Differentiating Down syndrome from Other Diseases
The diagnosis of Down syndrome should be suspected in pre-natal assessment of fetuses on ultrasound examination. Second quad screen showing decreased alfa-fetoprotein (AFP) should raise the suspicion of fetal chromosomal abnormlaity. Pre-natal differentials of low AFP include Down syndrome, Edwards syndrome and Patau syndrome. In the newborn, Down syndrome should be differentiated from other congenital conditions presenting with hypotonia, poor feeding, poor growth and dysmorphic facial features.

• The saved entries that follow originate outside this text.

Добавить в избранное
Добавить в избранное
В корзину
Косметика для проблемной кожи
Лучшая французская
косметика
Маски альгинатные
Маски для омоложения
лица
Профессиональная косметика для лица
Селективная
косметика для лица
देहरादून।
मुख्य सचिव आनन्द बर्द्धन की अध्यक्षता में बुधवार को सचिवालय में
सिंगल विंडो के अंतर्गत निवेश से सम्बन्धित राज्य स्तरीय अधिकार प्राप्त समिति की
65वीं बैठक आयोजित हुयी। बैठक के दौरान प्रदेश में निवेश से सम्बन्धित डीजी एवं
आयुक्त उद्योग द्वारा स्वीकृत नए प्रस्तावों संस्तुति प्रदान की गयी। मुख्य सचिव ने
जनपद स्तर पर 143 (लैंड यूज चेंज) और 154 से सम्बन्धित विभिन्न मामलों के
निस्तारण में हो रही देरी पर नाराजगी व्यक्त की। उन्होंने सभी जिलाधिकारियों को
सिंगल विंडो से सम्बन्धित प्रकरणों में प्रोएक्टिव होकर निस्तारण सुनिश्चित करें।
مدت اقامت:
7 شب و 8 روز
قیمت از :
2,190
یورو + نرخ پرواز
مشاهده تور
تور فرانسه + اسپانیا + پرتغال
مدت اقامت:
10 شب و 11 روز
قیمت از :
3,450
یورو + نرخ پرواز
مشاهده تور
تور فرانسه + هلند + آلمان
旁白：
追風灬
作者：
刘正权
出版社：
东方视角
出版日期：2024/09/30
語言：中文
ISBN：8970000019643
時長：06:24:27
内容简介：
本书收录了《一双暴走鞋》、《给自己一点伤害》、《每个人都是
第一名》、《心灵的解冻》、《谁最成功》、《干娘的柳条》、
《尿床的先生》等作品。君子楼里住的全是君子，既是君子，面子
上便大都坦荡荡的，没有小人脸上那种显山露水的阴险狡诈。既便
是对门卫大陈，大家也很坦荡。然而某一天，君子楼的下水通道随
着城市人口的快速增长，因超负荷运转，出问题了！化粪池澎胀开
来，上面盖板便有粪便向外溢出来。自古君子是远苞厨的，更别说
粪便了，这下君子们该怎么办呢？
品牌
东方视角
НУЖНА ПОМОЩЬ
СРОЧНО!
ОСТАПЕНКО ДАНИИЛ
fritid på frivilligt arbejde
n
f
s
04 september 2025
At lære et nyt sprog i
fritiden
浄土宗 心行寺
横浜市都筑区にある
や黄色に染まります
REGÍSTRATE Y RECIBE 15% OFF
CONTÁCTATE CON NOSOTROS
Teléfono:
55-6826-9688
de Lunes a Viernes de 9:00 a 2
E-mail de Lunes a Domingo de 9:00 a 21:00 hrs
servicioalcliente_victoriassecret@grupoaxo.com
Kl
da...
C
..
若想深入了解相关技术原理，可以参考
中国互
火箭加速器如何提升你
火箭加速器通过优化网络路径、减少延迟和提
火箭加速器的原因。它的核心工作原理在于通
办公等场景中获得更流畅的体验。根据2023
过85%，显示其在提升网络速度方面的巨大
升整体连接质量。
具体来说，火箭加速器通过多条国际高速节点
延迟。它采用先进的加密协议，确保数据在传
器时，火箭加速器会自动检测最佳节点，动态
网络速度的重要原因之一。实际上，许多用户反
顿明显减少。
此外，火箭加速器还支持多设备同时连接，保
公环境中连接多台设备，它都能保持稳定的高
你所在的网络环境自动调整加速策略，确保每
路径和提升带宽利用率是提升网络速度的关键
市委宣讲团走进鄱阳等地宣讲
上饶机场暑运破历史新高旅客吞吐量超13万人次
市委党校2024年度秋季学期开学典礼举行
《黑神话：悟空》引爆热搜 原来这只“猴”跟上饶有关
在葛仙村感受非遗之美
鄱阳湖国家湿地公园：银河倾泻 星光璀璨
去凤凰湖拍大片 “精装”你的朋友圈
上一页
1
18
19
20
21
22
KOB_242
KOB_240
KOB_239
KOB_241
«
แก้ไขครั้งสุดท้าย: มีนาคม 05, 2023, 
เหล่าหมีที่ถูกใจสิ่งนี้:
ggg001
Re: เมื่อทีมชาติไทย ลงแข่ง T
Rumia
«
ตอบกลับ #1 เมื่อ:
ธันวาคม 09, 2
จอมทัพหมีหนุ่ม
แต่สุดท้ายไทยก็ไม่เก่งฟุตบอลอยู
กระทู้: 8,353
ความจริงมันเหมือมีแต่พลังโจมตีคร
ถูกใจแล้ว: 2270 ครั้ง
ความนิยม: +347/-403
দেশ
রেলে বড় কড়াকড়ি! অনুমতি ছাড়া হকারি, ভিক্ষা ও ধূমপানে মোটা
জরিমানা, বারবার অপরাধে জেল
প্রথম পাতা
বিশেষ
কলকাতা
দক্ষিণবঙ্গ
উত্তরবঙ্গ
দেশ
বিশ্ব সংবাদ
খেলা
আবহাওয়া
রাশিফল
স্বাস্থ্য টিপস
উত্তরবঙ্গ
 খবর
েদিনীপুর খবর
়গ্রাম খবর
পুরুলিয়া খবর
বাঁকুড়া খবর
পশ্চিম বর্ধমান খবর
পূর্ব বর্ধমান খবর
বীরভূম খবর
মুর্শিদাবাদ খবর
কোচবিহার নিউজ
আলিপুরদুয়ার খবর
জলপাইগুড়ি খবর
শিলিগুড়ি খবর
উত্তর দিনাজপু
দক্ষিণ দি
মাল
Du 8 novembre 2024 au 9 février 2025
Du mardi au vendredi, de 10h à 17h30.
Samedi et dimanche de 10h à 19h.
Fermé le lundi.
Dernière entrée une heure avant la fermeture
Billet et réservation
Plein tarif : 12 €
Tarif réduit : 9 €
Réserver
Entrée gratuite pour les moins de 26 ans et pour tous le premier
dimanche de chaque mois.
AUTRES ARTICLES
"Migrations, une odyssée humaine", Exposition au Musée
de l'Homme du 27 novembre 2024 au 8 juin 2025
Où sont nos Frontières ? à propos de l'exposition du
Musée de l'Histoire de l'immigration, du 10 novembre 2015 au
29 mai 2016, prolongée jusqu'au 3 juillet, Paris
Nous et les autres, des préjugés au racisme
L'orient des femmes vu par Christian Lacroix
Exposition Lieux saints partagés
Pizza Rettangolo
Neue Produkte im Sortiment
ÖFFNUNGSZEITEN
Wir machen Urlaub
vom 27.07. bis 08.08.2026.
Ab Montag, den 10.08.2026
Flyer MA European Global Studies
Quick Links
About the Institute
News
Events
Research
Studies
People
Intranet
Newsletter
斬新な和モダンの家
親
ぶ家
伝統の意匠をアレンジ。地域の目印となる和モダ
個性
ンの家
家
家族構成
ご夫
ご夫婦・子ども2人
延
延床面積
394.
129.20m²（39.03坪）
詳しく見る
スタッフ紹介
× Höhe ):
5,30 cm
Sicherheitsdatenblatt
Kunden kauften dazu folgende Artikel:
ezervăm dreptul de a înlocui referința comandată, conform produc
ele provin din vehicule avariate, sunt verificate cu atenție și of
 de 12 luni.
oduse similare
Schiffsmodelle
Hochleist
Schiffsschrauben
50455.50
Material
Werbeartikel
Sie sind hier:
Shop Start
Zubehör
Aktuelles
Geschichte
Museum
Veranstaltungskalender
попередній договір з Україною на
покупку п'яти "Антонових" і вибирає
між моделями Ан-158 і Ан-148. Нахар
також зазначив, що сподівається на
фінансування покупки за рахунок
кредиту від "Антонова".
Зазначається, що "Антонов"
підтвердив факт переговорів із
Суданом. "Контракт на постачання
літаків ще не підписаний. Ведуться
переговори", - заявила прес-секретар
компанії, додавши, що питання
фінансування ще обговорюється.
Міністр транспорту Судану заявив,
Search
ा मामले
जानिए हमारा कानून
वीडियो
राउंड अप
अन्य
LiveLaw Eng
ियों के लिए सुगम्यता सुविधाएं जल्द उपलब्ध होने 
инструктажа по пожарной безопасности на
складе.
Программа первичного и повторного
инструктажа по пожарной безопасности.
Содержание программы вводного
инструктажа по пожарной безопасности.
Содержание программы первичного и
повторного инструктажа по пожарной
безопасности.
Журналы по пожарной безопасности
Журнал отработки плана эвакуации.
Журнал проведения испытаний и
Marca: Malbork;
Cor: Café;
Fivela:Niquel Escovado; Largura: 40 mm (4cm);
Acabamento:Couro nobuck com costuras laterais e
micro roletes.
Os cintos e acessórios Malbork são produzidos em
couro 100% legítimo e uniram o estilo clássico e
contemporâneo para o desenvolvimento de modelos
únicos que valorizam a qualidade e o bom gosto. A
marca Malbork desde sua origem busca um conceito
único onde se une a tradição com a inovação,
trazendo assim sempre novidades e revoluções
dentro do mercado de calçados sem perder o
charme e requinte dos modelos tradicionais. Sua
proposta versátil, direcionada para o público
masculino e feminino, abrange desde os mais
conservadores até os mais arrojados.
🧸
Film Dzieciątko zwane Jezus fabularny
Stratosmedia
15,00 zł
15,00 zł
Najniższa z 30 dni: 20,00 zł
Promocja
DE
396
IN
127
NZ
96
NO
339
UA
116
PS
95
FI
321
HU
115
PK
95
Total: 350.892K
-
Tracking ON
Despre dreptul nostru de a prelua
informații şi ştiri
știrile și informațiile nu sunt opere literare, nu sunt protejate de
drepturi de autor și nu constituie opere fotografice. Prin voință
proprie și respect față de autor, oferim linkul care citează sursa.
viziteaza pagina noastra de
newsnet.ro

The differentials include isolated hypotonia, congenital hypothyroidism and Zellweger syndrome
Epidemiology and Demographics
Down syndrome is the most common chromosomal abnormality. Each year approximately 3,000 to 5,000 children are born with this chromosome disorder and it is believed there are about 250,000 families in the United States of America who are affected by Down syndrome. Birth rates are highest among mothers of advanced maternal age however 80% of all children with Down syndrome are born to mothers younger than 35 years. Down syndrome occurs in people of all races and economic levels.